### GIVEN RECORDS

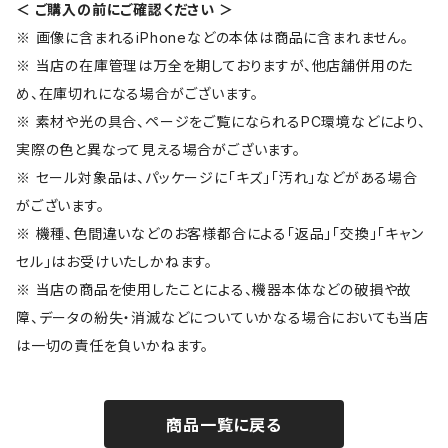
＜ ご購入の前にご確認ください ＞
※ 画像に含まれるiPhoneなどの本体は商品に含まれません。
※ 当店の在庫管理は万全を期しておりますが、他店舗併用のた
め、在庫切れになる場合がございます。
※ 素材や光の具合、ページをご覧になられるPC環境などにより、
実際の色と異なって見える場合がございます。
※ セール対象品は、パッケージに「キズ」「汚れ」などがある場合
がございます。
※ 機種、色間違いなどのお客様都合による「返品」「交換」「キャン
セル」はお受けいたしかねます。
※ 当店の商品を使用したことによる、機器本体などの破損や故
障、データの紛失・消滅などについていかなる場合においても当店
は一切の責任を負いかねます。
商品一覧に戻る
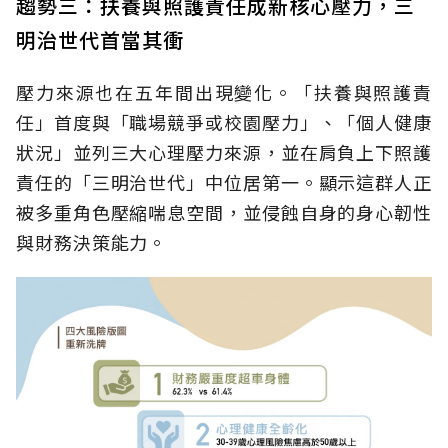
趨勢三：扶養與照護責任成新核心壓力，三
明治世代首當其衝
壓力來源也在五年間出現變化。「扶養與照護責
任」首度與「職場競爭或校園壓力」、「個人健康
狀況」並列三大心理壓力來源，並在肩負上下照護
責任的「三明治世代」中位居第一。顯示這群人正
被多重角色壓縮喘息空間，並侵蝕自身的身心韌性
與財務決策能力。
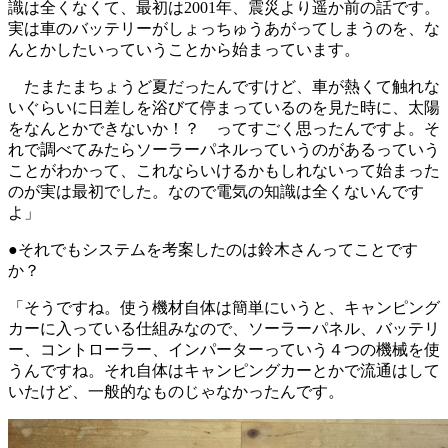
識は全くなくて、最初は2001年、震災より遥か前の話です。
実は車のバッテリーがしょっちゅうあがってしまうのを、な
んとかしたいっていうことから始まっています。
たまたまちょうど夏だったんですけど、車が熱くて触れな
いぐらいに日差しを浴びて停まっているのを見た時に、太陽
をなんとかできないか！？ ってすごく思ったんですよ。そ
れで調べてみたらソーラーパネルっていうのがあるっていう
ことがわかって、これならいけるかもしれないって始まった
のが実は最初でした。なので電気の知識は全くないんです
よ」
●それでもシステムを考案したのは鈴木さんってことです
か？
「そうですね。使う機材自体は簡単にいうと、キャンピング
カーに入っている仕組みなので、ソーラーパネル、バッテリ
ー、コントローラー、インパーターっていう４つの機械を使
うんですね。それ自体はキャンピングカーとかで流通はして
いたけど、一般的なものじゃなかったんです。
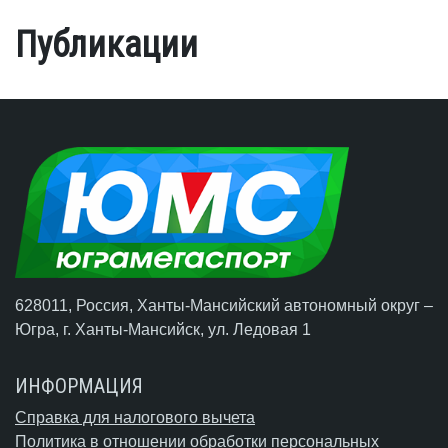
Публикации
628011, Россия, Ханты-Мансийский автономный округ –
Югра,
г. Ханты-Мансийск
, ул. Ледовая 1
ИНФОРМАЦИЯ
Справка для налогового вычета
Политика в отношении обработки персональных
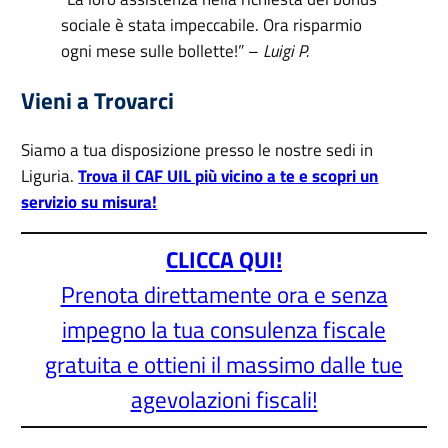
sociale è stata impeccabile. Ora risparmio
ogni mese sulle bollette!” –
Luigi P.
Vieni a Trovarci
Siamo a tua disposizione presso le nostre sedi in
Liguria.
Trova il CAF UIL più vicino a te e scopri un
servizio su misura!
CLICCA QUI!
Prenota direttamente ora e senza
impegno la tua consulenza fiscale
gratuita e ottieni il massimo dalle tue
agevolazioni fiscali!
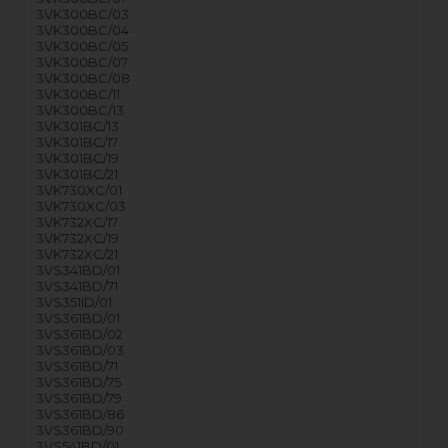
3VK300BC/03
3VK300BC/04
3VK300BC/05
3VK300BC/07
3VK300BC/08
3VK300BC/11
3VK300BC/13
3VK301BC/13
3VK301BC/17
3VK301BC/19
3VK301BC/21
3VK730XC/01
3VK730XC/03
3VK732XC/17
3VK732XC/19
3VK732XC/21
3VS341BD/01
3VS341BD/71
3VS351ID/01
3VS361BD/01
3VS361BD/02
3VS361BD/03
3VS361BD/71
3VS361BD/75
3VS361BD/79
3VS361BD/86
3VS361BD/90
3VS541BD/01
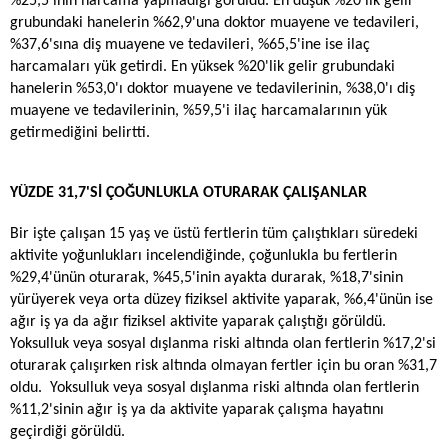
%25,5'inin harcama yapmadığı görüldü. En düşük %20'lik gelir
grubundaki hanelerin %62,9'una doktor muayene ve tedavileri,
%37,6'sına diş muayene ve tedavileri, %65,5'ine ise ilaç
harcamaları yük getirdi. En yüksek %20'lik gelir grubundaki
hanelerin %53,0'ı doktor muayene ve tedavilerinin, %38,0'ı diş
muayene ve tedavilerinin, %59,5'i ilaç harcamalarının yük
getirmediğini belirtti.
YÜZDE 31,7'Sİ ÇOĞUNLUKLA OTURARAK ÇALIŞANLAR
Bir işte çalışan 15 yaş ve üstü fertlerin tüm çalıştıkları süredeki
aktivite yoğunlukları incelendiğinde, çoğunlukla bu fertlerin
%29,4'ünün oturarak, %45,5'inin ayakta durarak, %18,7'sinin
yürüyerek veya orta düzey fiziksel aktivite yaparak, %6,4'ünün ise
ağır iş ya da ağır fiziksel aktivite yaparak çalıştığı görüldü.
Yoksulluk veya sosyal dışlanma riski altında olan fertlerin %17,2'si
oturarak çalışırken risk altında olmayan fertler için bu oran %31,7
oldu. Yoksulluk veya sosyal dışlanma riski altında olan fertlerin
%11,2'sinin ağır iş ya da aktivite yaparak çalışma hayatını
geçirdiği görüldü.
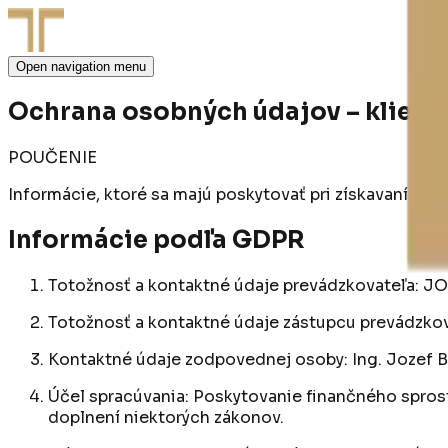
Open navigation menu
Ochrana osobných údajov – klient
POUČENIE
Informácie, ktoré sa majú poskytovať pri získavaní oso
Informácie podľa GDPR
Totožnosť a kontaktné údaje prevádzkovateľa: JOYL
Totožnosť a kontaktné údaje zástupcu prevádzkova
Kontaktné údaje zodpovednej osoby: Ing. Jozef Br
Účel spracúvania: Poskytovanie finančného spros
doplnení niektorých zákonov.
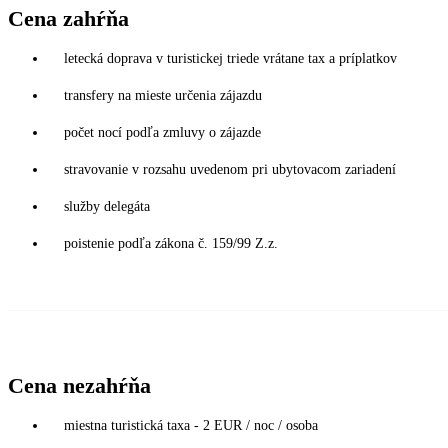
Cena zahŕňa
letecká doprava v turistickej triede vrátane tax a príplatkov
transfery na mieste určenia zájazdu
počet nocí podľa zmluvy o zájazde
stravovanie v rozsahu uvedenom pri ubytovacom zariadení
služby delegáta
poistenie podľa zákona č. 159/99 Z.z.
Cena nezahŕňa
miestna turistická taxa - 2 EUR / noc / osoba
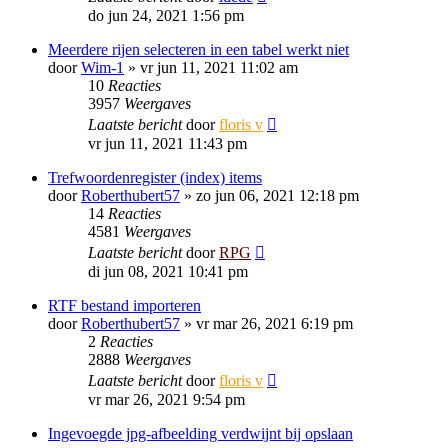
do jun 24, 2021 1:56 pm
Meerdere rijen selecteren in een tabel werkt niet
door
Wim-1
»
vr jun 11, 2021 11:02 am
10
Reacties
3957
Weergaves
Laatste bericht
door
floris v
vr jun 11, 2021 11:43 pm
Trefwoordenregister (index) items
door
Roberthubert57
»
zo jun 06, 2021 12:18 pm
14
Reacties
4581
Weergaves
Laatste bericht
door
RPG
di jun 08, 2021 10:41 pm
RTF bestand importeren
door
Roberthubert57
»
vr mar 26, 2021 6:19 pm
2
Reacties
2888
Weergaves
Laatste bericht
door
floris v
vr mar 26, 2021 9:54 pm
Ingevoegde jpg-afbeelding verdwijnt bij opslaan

######

- _TASK TO COMPLETE_
Copy out every line above, word for word, minus images.

- _EXERCISE RESULT_
＜ ご購入の前にご確認ください ＞
※ 画像に含まれるiPhoneなどの本体は商品に含まれません。
※ 当店の在庫管理は万全を期しておりますが、他店舗併用のた
め、在庫切れになる場合がございます。
※ 素材や光の具合、ページをご覧になられるPC環境などにより、
実際の色と異なって見える場合がございます。
※ セール対象品は、パッケージに「キズ」「汚れ」などがある場合
がございます。
※ 機種、色間違いなどのお客様都合による「返品」「交換」「キャン
セル」はお受けいたしかねます。
※ 当店の商品を使用したことによる、機器本体などの破損や故
障、データの紛失・消滅などについていかなる場合においても当店
は一切の責任を負いかねます。
商品一覧に戻る
趨勢三：扶養與照護責任成新核心壓力，三
明治世代首當其衝
壓力來源也在五年間出現變化。「扶養與照護責
任」首度與「職場競爭或校園壓力」、「個人健康
狀況」並列三大心理壓力來源，並在肩負上下照護
責任的「三明治世代」中位居第一。顯示這群人正
被多重角色壓縮喘息空間，並侵蝕自身的身心韌性
與財務決策能力。
識は全くなくて、最初は2001年、震災より遥か前の話です。
実は車のバッテリーがしょっちゅうあがってしまうのを、な
んとかしたいっていうことから始まっています。
たまたまちょうど夏だったんですけど、車が熱くて触れな
いぐらいに日差しを浴びて停まっているのを見た時に、太陽
をなんとかできないか！？ ってすごく思ったんですよ。そ
れで調べてみたらソーラーパネルっていうのがあるっていう
ことがわかって、これならいけるかもしれないって始まった
のが実は最初でした。なので電気の知識は全くないんです
よ」
●それでもシステムを考案したのは鈴木さんってことです
か？
「そうですね。使う機材自体は簡単にいうと、キャンピング
カーに入っている仕組みなので、ソーラーパネル、バッテリ
ー、コントローラー、インパーターっていう４つの機械を使
うんですね。それ自体はキャンピングカーとかで流通はして
いたけど、一般的なものじゃなかったんです。
Публикации
628011, Россия, Ханты-Мансийский автономный округ –
Югра,
г. Ханты-Мансийск
, ул. Ледовая 1
ИНФОРМАЦИЯ
Справка для налогового вычета
Политика в отношении обработки персональных
sociale è stata impeccabile. Ora risparmio
ogni mese sulle bollette!” –
Luigi P.
Vieni a Trovarci
Siamo a tua disposizione presso le nostre sedi in
Liguria.
Trova il CAF UIL più vicino a te e scopri un
servizio su misura!
CLICCA QUI!
Prenota direttamente ora e senza
impegno la tua consulenza fiscale
gratuita e ottieni il massimo dalle tue
agevolazioni fiscali!
3VK300BC/03
3VK300BC/04
3VK300BC/05
3VK300BC/07
3VK300BC/08
3VK300BC/11
3VK300BC/13
3VK301BC/13
3VK301BC/17
3VK301BC/19
3VK301BC/21
3VK730XC/01
3VK730XC/03
3VK732XC/17
3VK732XC/19
3VK732XC/21
3VS341BD/01
3VS341BD/71
3VS351ID/01
3VS361BD/01
3VS361BD/02
3VS361BD/03
3VS361BD/71
3VS361BD/75
3VS361BD/79
3VS361BD/86
3VS361BD/90
3VS541BD/01
%25,5'inin harcama yapmadığı görüldü. En düşük %20'lik gelir
grubundaki hanelerin %62,9'una doktor muayene ve tedavileri,
%37,6'sına diş muayene ve tedavileri, %65,5'ine ise ilaç
harcamaları yük getirdi. En yüksek %20'lik gelir grubundaki
hanelerin %53,0'ı doktor muayene ve tedavilerinin, %38,0'ı diş
muayene ve tedavilerinin, %59,5'i ilaç harcamalarının yük
getirmediğini belirtti.
YÜZDE 31,7'Sİ ÇOĞUNLUKLA OTURARAK ÇALIŞANLAR
Bir işte çalışan 15 yaş ve üstü fertlerin tüm çalıştıkları süredeki
aktivite yoğunlukları incelendiğinde, çoğunlukla bu fertlerin
%29,4'ünün oturarak, %45,5'inin ayakta durarak, %18,7'sinin
yürüyerek veya orta düzey fiziksel aktivite yaparak, %6,4'ünün ise
ağır iş ya da ağır fiziksel aktivite yaparak çalıştığı görüldü.
Yoksulluk veya sosyal dışlanma riski altında olan fertlerin %17,2'si
oturarak çalışırken risk altında olmayan fertler için bu oran %31,7
oldu. Yoksulluk veya sosyal dışlanma riski altında olan fertlerin
%11,2'sinin ağır iş ya da aktivite yaparak çalışma hayatını
geçirdiği görüldü.
Open navigation menu
Ochrana osobných údajov – klient
POUČENIE
Informácie, ktoré sa majú poskytovať pri získavaní oso
Informácie podľa GDPR
Totožnosť a kontaktné údaje prevádzkovateľa: JOYL
Totožnosť a kontaktné údaje zástupcu prevádzkova
Kontaktné údaje zodpovednej osoby: Ing. Jozef Br
Účel spracúvania: Poskytovanie finančného spros
doplnení niektorých zákonov.
Cena zahŕňa
letecká doprava v turistickej triede vrátane tax a príplatkov
transfery na mieste určenia zájazdu
počet nocí podľa zmluvy o zájazde
stravovanie v rozsahu uvedenom pri ubytovacom zariadení
služby delegáta
poistenie podľa zákona č. 159/99 Z.z.
Cena nezahŕňa
miestna turistická taxa - 2 EUR / noc / osoba
do jun 24, 2021 1:56 pm
Meerdere rijen selecteren in een tabel werkt niet
door
Wim-1
»
vr jun 11, 2021 11:02 am
10
Reacties
3957
Weergaves
Laatste bericht
door
floris v
vr jun 11, 2021 11:43 pm
Trefwoordenregister (index) items
door
Roberthubert57
»
zo jun 06, 2021 12:18 pm
14
Reacties
4581
Weergaves
Laatste bericht
door
RPG
di jun 08, 2021 10:41 pm
RTF bestand importeren
door
Roberthubert57
»
vr mar 26, 2021 6:19 pm
2
Reacties
2888
Weergaves
Laatste bericht
door
floris v
vr mar 26, 2021 9:54 pm
Ingevoegde jpg-afbeelding verdwijnt bij opslaan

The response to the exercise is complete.